Saved entries:
[Start of section]

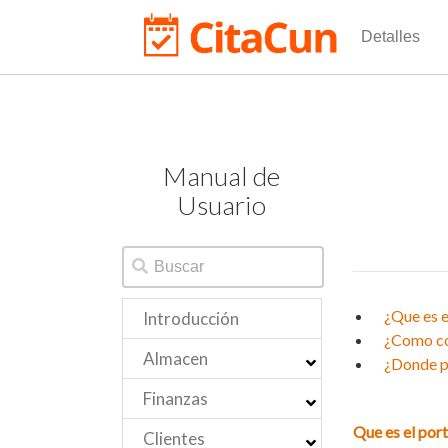
Detalles
Manual de
Usuario
¿Que es e
Introducción
¿Como con
Almacen
¿Donde pu
Finanzas
Que es el port
Clientes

[End of section]

◆ **BRIEF**
Output a precise copy of the entries, leaving the images out.

◆ **SOLUTION FOR THIS PROBLEM**
Detalles
Manual de
Usuario
¿Que es e
Introducción
¿Como con
Almacen
¿Donde pu
Finanzas
Que es el port
Clientes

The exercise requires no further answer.